[Saved data entries]
——————

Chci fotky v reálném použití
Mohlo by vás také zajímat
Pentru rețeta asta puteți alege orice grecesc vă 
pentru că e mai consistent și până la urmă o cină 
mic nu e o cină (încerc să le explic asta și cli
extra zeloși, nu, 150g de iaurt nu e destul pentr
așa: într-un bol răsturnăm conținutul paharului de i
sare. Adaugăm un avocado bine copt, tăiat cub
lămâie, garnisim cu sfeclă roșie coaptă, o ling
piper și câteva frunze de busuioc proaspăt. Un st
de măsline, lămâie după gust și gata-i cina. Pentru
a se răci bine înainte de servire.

——————

--- PROBLEM DETAILS ---
Across the data, count every line where the string "lămâie" turns up, then write only that count.

--- RESPONSE BELOW ---
2